The Libertarian Futurist’s Case for Avoiding War and Military Entanglements

Zoltan Istvan at White Sands missile park in New Mexico
Zoltan Istvan at White Sands missile park in New Mexico

Some of the early years of my adult life were in conflict zones as a journalist—which included covering the Pakistan/Indian Kashmir conflict for the National Geographic Channel and The New York Times Syndicate. War zones are terrifying. One always is worried about bullying soldiers, speeding armed military vehicles, stray bullets, and whether there’s a roadside bomb on your path. Anyone that approaches you is suspect and could be carrying ready-to-detonate explosives.

One thing conflict zones teach you is that freedom is precious. The nearly 70-year Kashmir conflict has approximately a half million soldiers involved, so even if they’re supposedly on your side (depending on what country you’re in), you still feel under siege. My time in certain parts of Sudan, Israel, Palestine, Zimbabwe, Lebanon, Sri Lanka, Eritrea, Mali, and Yemen left me with the same feeling.

We face an unusual time with President Trump, whose bold behavior could prove dangerous to stable foreign policy. This situation has now become even more worrisome this month when Russia’s Vladimir Putin, according to RT, said publicly that whoever “leads in artificial intelligence will rule the world.” Some experts believe we will have an AI equivalent to human intelligence in less than 10 years time—which means in 15-20 years time, AI will far outdo human thinking and could be in control of all nuclear weaponry on the planet.

For this reason, nothing is more critical for nations and peoples to strive for peaceful times and to get along with one another. In any kind of modern conflict or 21st Century arms race—AI, genetic engineering, or nuclear arms—we likely will lose some of our freedoms and sense of security.

The implementation of the Patriot Act during George W. Bush’s presidency was a good example of how we lost freedoms. Notably, libertarians hated it.

Furthermore, in heated times of conflict—as troublesome Kim Jong-un and North Korea seem bent on achieving—civilization also takes on far more serious existential risk. The world must always remember there are now 25,000 nuclear weapons on the planet. War is emotional and can get out of hand way too quickly for our own good, no matter who is right or wrong.

It’s always best to lessen conflict and try to work things out. It’s always better to attempt peaceful negotiations and compromise, rather than accept military intervention. This doesn’t mean as a libertarian California 2018 gubernatorial candidate (and a possible 2020 libertarian presidential candidate) I wouldn’t advocate for military fighting under certain circumstances, but if America and the world want to continue down a path of lasting prosperity, we must passionately avoid new and old foreign conflicts.
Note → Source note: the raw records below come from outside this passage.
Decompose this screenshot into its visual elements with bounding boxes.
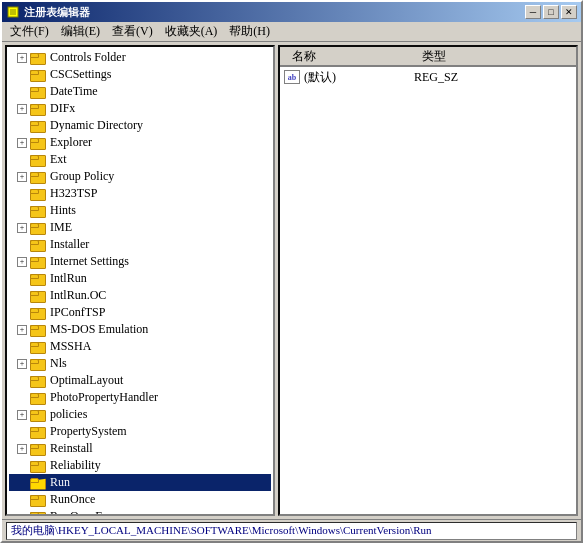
- expand-placeholder-runoncex: [17, 512, 27, 517]
- default-value-type: REG_SZ: [414, 70, 572, 85]
- tree-label-explorer: Explorer: [50, 135, 92, 150]
- folder-icon-difx: [30, 102, 46, 116]
- folder-icon-run: [30, 476, 46, 490]
- menu-item-menu-favorites[interactable]: 收藏夹(A): [159, 21, 224, 42]
- expand-placeholder-reliability: [17, 461, 27, 471]
- expand-placeholder-dynamic-directory: [17, 121, 27, 131]
- folder-icon-mssha: [30, 340, 46, 354]
- menu-bar: 文件(F)编辑(E)查看(V)收藏夹(A)帮助(H): [2, 22, 581, 42]
- expand-btn-policies[interactable]: +: [17, 410, 27, 420]
- tree-label-photo-property-handler: PhotoPropertyHandler: [50, 390, 158, 405]
- folder-icon-runoncex: [30, 510, 46, 517]
- tree-label-ime: IME: [50, 220, 72, 235]
- expand-btn-ms-dos-emulation[interactable]: +: [17, 325, 27, 335]
- tree-item-controls-folder[interactable]: +Controls Folder: [9, 49, 271, 66]
- tree-item-difx[interactable]: +DIFx: [9, 100, 271, 117]
- tree-label-csc-settings: CSCSettings: [50, 67, 111, 82]
- maximize-button[interactable]: □: [543, 5, 559, 19]
- tree-item-explorer[interactable]: +Explorer: [9, 134, 271, 151]
- menu-item-menu-file[interactable]: 文件(F): [4, 21, 55, 42]
- tree-item-internet-settings[interactable]: +Internet Settings: [9, 253, 271, 270]
- tree-label-ipconftsp: IPConfTSP: [50, 305, 105, 320]
- tree-item-group-policy[interactable]: +Group Policy: [9, 168, 271, 185]
- tree-item-hints[interactable]: Hints: [9, 202, 271, 219]
- expand-btn-ime[interactable]: +: [17, 223, 27, 233]
- tree-label-intlrun-oc: IntlRun.OC: [50, 288, 106, 303]
- tree-item-intlrun[interactable]: IntlRun: [9, 270, 271, 287]
- folder-icon-csc-settings: [30, 68, 46, 82]
- menu-item-menu-edit[interactable]: 编辑(E): [55, 21, 106, 42]
- tree-item-datetime[interactable]: DateTime: [9, 83, 271, 100]
- values-header: 名称 类型: [280, 47, 576, 67]
- status-bar: 我的电脑\HKEY_LOCAL_MACHINE\SOFTWARE\Microso…: [2, 519, 581, 541]
- tree-item-mssha[interactable]: MSSHA: [9, 338, 271, 355]
- tree-label-h323tsp: H323TSP: [50, 186, 97, 201]
- menu-item-menu-view[interactable]: 查看(V): [106, 21, 159, 42]
- tree-item-nls[interactable]: +Nls: [9, 355, 271, 372]
- tree-item-reinstall[interactable]: +Reinstall: [9, 440, 271, 457]
- expand-placeholder-mssha: [17, 342, 27, 352]
- tree-label-ext: Ext: [50, 152, 67, 167]
- tree-item-ext[interactable]: Ext: [9, 151, 271, 168]
- expand-placeholder-h323tsp: [17, 189, 27, 199]
- tree-label-policies: policies: [50, 407, 87, 422]
- default-value-row[interactable]: ab (默认) REG_SZ: [280, 67, 576, 87]
- tree-label-dynamic-directory: Dynamic Directory: [50, 118, 143, 133]
- expand-placeholder-runonce: [17, 495, 27, 505]
- tree-item-installer[interactable]: Installer: [9, 236, 271, 253]
- tree-item-policies[interactable]: +policies: [9, 406, 271, 423]
- folder-icon-optimal-layout: [30, 374, 46, 388]
- tree-item-photo-property-handler[interactable]: PhotoPropertyHandler: [9, 389, 271, 406]
- expand-btn-nls[interactable]: +: [17, 359, 27, 369]
- tree-item-optimal-layout[interactable]: OptimalLayout: [9, 372, 271, 389]
- tree-item-ipconftsp[interactable]: IPConfTSP: [9, 304, 271, 321]
- tree-label-ms-dos-emulation: MS-DOS Emulation: [50, 322, 148, 337]
- folder-icon-ipconftsp: [30, 306, 46, 320]
- tree-label-intlrun: IntlRun: [50, 271, 87, 286]
- tree-item-dynamic-directory[interactable]: Dynamic Directory: [9, 117, 271, 134]
- tree-item-intlrun-oc[interactable]: IntlRun.OC: [9, 287, 271, 304]
- tree-item-h323tsp[interactable]: H323TSP: [9, 185, 271, 202]
- folder-icon-ext: [30, 153, 46, 167]
- tree-label-property-system: PropertySystem: [50, 424, 127, 439]
- minimize-button[interactable]: ─: [525, 5, 541, 19]
- expand-btn-difx[interactable]: +: [17, 104, 27, 114]
- tree-item-ime[interactable]: +IME: [9, 219, 271, 236]
- tree-label-group-policy: Group Policy: [50, 169, 114, 184]
- registry-values-pane[interactable]: 名称 类型 ab (默认) REG_SZ: [278, 45, 578, 516]
- folder-icon-photo-property-handler: [30, 391, 46, 405]
- expand-placeholder-datetime: [17, 87, 27, 97]
- tree-label-optimal-layout: OptimalLayout: [50, 373, 123, 388]
- expand-btn-group-policy[interactable]: +: [17, 172, 27, 182]
- folder-icon-datetime: [30, 85, 46, 99]
- tree-item-runoncex[interactable]: RunOnceEx: [9, 508, 271, 516]
- folder-icon-controls-folder: [30, 51, 46, 65]
- tree-item-reliability[interactable]: Reliability: [9, 457, 271, 474]
- tree-label-runoncex: RunOnceEx: [50, 509, 109, 516]
- menu-item-menu-help[interactable]: 帮助(H): [223, 21, 276, 42]
- tree-item-csc-settings[interactable]: CSCSettings: [9, 66, 271, 83]
- expand-btn-reinstall[interactable]: +: [17, 444, 27, 454]
- folder-icon-hints: [30, 204, 46, 218]
- title-bar: 注册表编辑器 ─ □ ✕: [2, 2, 581, 22]
- tree-item-ms-dos-emulation[interactable]: +MS-DOS Emulation: [9, 321, 271, 338]
- tree-item-runonce[interactable]: RunOnce: [9, 491, 271, 508]
- expand-placeholder-optimal-layout: [17, 376, 27, 386]
- window-icon: [6, 5, 20, 19]
- window-title: 注册表编辑器: [24, 5, 525, 20]
- tree-item-run[interactable]: Run: [9, 474, 271, 491]
- folder-icon-runonce: [30, 493, 46, 507]
- expand-placeholder-intlrun: [17, 274, 27, 284]
- close-button[interactable]: ✕: [561, 5, 577, 19]
- name-column-header: 名称: [284, 48, 414, 65]
- main-content: +Controls FolderCSCSettingsDateTime+DIFx…: [2, 42, 581, 519]
- tree-label-difx: DIFx: [50, 101, 75, 116]
- tree-label-internet-settings: Internet Settings: [50, 254, 129, 269]
- expand-placeholder-installer: [17, 240, 27, 250]
- registry-tree-pane[interactable]: +Controls FolderCSCSettingsDateTime+DIFx…: [5, 45, 275, 516]
- expand-btn-explorer[interactable]: +: [17, 138, 27, 148]
- tree-item-property-system[interactable]: PropertySystem: [9, 423, 271, 440]
- expand-btn-controls-folder[interactable]: +: [17, 53, 27, 63]
- expand-btn-internet-settings[interactable]: +: [17, 257, 27, 267]
- registry-editor-window: 注册表编辑器 ─ □ ✕ 文件(F)编辑(E)查看(V)收藏夹(A)帮助(H) …: [0, 0, 583, 543]
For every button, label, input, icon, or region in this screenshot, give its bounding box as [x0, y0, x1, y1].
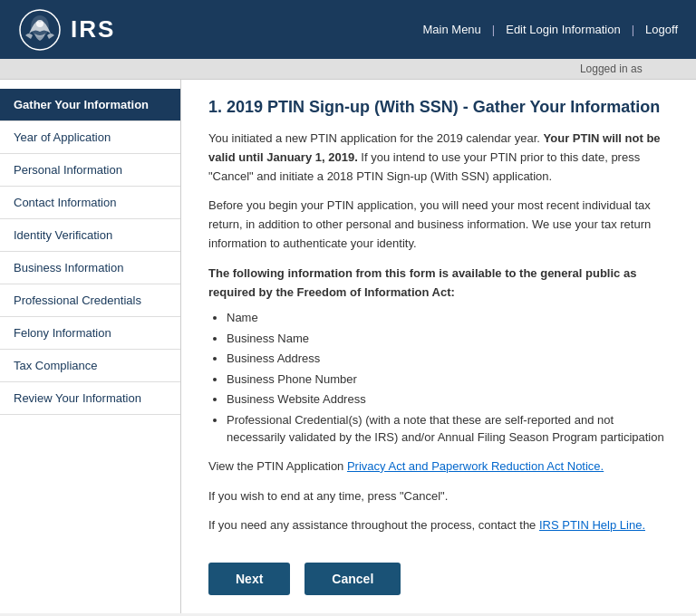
- svg-point-2: [36, 20, 44, 27]
- sidebar-item-personal[interactable]: Personal Information: [0, 154, 180, 187]
- nav-separator-2: |: [632, 23, 634, 36]
- content-area: 1. 2019 PTIN Sign-up (With SSN) - Gather…: [181, 80, 696, 613]
- irs-logo-text: IRS: [71, 15, 115, 43]
- main-layout: Gather Your Information Year of Applicat…: [0, 80, 696, 613]
- logoff-link[interactable]: Logoff: [645, 23, 678, 36]
- sidebar-item-review[interactable]: Review Your Information: [0, 382, 180, 415]
- page-title: 1. 2019 PTIN Sign-up (With SSN) - Gather…: [208, 98, 669, 117]
- privacy-pre: View the PTIN Application: [208, 459, 347, 473]
- edit-login-link[interactable]: Edit Login Information: [506, 23, 620, 36]
- sidebar-item-contact[interactable]: Contact Information: [0, 187, 180, 219]
- logged-in-text: Logged in as: [580, 63, 643, 75]
- header: IRS Main Menu | Edit Login Information |…: [0, 0, 696, 59]
- irs-eagle-icon: [18, 8, 62, 52]
- list-item: Business Phone Number: [227, 371, 669, 389]
- sidebar-item-tax[interactable]: Tax Compliance: [0, 350, 180, 382]
- logged-in-bar: Logged in as: [0, 59, 696, 80]
- cancel-note: If you wish to end at any time, press "C…: [208, 487, 669, 506]
- para1-pre: You initiated a new PTIN application for…: [208, 131, 544, 145]
- info-list: Name Business Name Business Address Busi…: [227, 309, 669, 447]
- nav-separator-1: |: [492, 23, 495, 36]
- sidebar-item-credentials[interactable]: Professional Credentials: [0, 284, 180, 317]
- main-menu-link[interactable]: Main Menu: [423, 23, 481, 36]
- list-item: Professional Credential(s) (with a note …: [227, 411, 669, 447]
- para2: Before you begin your PTIN application, …: [208, 197, 669, 253]
- sidebar-item-gather[interactable]: Gather Your Information: [0, 89, 180, 121]
- sidebar-item-year[interactable]: Year of Application: [0, 121, 180, 154]
- list-item: Business Name: [227, 330, 669, 348]
- logo-area: IRS: [18, 8, 115, 52]
- freedom-act-heading: The following information from this form…: [208, 265, 669, 303]
- para1: You initiated a new PTIN application for…: [208, 130, 669, 186]
- nav-links: Main Menu | Edit Login Information | Log…: [423, 23, 678, 36]
- button-row: Next Cancel: [208, 563, 669, 595]
- help-para: If you need any assistance throughout th…: [208, 516, 669, 535]
- help-line-link[interactable]: IRS PTIN Help Line.: [539, 518, 645, 532]
- cancel-button[interactable]: Cancel: [304, 563, 401, 595]
- list-item: Business Website Address: [227, 390, 669, 409]
- sidebar-item-business[interactable]: Business Information: [0, 252, 180, 284]
- privacy-act-link[interactable]: Privacy Act and Paperwork Reduction Act …: [347, 459, 604, 473]
- sidebar-item-identity[interactable]: Identity Verification: [0, 219, 180, 252]
- list-item: Business Address: [227, 350, 669, 368]
- sidebar-item-felony[interactable]: Felony Information: [0, 317, 180, 350]
- next-button[interactable]: Next: [208, 563, 290, 595]
- list-item: Name: [227, 309, 669, 327]
- sidebar: Gather Your Information Year of Applicat…: [0, 80, 181, 613]
- help-pre: If you need any assistance throughout th…: [208, 518, 539, 532]
- privacy-para: View the PTIN Application Privacy Act an…: [208, 457, 669, 476]
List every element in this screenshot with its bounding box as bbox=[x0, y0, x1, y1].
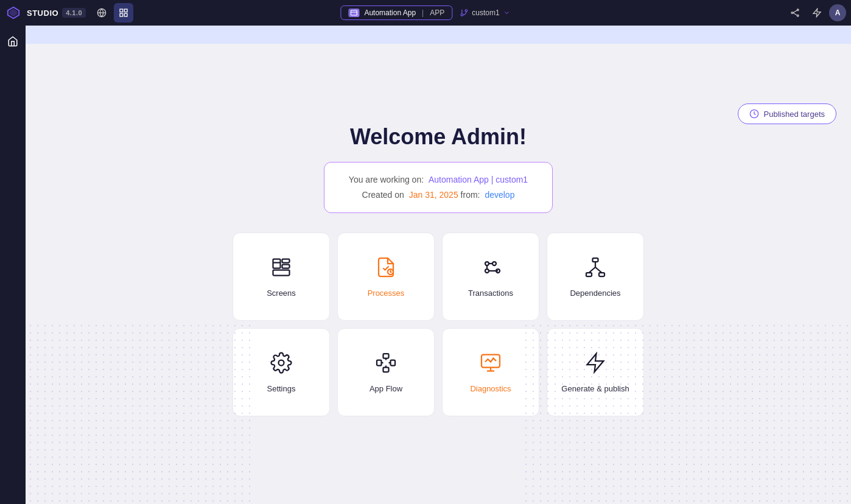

My novel The Transhumanist Wager recounts some of my experiences in a conflict zone:

Fourteen miles from Muzaffarabad, near the Line of Control in Pakistani Kashmir, a small bombed village is awash in activity—in tragedy. It’s desperate and shocking. An old woman runs up to me, throwing her hands at my face. All ten of her fingers are pointing in unnatural directions—broken in different ways. She’s another torture victim. To my right, a man wanders the dirt roads, calling out his child’s name. In another part of the village, younger women grieve, complaining of multiple gang rapes by soldiers. I try to interview the husbands—those who are still alive refuse, turn away, and cry. War is a frothing beast.

People forget or don’t realize it only takes a few hours for a political conflict between nations to escalate to a world war where tens of millions may die. It’s happened before. We must use caution and balance to take us forward. We are at a very special point in history, when science, technology, and the field of transhumanism will soon allow many amazing possibilities for America and the human race—possibly ushering in the greatest era of prosperity humanity as a whole has ever known.

But so far, technology, science, and our own behavior have not given us the hope they will stop war. We must therefore be on our guard not to incite war—and we must not pick leaders that have a propensity to lead us into armed conflict. We must aim to remain bound by reason, compassion, and peacefulness at all times.